[Problem] Where the line containing "Chandeliers typically have" appears, end your copy; everything from the first line of the records below up to and including it must be reproduced exactly.

[Data to examine]
—————

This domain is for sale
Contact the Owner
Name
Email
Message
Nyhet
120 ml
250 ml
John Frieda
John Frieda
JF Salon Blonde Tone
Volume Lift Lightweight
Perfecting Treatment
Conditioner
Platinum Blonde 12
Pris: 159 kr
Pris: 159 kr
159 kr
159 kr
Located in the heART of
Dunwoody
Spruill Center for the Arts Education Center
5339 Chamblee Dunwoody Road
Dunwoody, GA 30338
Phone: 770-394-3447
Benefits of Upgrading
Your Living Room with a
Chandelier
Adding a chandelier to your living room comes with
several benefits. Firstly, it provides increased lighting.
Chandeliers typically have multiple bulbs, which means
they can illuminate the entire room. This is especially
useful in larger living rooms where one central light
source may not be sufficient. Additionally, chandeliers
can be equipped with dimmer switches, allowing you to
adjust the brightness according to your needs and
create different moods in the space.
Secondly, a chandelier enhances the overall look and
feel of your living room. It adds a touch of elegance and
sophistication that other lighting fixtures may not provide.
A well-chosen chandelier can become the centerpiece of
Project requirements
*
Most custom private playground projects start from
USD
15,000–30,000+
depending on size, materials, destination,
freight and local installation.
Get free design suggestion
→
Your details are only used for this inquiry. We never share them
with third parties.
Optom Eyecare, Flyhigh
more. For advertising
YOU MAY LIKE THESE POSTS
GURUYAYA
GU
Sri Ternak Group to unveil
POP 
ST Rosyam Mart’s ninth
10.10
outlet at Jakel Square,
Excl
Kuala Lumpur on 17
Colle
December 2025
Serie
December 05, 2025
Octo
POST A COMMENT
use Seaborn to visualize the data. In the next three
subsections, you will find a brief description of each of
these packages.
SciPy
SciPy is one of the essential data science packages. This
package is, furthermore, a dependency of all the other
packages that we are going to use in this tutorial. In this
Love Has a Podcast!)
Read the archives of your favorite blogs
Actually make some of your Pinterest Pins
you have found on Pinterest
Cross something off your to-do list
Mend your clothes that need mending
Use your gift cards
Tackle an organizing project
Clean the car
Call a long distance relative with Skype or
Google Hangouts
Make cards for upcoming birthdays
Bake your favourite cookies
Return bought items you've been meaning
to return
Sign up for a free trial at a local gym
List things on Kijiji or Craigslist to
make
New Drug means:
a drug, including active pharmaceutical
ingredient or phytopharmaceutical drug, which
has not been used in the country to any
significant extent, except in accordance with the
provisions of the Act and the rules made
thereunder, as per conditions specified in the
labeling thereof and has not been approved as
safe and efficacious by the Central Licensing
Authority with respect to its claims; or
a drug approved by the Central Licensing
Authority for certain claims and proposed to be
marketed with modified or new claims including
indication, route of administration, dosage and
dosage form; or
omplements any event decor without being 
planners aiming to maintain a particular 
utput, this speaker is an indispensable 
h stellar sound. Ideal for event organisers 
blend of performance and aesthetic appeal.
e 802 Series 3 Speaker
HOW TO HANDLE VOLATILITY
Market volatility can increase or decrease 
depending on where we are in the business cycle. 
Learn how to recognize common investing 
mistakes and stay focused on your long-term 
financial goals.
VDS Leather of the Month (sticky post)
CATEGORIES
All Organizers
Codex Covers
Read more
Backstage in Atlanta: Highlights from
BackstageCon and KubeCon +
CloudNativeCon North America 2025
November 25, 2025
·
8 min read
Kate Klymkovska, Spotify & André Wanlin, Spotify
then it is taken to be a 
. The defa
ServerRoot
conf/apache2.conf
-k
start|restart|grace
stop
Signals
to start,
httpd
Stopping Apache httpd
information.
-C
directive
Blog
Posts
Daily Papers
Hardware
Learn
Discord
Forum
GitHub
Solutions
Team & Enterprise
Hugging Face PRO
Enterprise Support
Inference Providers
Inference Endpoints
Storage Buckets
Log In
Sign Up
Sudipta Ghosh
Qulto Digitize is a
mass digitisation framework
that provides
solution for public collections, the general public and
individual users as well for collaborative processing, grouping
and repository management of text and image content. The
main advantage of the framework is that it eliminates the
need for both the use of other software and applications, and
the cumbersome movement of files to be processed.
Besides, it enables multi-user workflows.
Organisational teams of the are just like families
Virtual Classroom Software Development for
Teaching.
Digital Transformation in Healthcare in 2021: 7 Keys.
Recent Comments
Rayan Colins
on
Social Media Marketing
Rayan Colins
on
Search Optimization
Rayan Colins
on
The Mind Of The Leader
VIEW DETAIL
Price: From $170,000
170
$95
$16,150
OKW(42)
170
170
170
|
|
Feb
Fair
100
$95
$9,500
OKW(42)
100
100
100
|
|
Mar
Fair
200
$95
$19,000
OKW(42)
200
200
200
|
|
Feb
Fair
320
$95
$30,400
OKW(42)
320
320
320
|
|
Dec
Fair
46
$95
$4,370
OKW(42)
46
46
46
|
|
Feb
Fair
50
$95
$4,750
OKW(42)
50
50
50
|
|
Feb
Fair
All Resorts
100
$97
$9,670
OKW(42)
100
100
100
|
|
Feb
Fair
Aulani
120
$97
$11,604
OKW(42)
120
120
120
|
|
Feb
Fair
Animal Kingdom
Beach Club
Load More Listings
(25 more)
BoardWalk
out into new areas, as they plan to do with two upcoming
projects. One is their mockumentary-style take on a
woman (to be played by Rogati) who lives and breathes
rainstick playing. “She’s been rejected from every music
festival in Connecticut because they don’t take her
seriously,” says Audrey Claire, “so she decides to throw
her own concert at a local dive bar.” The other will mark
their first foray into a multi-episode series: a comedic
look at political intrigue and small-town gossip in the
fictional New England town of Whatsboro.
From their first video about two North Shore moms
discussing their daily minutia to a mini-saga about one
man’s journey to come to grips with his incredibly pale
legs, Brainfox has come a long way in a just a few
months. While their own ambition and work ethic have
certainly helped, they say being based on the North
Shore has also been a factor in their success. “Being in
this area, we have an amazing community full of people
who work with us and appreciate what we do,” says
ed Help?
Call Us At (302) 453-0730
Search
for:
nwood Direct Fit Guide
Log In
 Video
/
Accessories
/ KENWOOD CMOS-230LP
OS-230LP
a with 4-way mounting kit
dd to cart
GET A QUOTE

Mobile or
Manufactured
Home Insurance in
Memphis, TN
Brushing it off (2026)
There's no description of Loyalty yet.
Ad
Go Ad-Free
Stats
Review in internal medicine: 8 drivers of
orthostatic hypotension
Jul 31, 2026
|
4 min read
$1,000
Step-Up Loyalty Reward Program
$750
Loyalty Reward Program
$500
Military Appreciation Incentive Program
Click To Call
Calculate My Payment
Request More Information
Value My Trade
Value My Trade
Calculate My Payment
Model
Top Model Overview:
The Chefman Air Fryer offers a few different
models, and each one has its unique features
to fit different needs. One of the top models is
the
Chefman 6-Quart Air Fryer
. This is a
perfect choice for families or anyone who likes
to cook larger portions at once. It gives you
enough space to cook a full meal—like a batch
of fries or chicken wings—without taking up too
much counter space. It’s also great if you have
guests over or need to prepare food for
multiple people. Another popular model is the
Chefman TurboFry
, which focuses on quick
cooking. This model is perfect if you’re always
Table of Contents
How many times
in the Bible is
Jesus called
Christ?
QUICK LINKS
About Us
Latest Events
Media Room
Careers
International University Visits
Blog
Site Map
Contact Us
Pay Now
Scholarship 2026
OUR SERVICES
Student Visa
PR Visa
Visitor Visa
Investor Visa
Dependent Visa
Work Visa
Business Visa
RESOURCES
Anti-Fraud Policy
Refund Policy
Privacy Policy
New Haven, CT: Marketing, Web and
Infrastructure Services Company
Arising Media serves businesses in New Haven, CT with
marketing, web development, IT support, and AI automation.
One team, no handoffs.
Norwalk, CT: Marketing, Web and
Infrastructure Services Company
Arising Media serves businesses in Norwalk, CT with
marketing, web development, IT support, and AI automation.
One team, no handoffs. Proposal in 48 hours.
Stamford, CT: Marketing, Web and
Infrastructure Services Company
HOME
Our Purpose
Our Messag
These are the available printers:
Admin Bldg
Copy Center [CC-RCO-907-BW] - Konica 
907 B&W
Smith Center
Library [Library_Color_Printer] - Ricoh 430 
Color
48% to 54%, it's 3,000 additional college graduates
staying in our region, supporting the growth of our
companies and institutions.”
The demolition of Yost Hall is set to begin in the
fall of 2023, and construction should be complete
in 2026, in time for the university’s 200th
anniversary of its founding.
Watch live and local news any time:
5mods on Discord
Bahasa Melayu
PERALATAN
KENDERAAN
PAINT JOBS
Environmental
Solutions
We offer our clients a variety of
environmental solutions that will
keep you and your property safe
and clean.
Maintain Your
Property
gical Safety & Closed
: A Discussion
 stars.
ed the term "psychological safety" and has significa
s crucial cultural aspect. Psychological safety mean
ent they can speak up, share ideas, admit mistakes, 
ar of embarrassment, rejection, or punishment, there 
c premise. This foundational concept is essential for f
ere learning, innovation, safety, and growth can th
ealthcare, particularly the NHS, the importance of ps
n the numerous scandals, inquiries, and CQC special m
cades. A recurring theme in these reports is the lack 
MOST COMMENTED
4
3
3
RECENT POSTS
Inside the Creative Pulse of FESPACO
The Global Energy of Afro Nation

—————

[Your response]
This domain is for sale
Contact the Owner
Name
Email
Message
Nyhet
120 ml
250 ml
John Frieda
John Frieda
JF Salon Blonde Tone
Volume Lift Lightweight
Perfecting Treatment
Conditioner
Platinum Blonde 12
Pris: 159 kr
Pris: 159 kr
159 kr
159 kr
Located in the heART of
Dunwoody
Spruill Center for the Arts Education Center
5339 Chamblee Dunwoody Road
Dunwoody, GA 30338
Phone: 770-394-3447
Benefits of Upgrading
Your Living Room with a
Chandelier
Adding a chandelier to your living room comes with
several benefits. Firstly, it provides increased lighting.
Chandeliers typically have multiple bulbs, which means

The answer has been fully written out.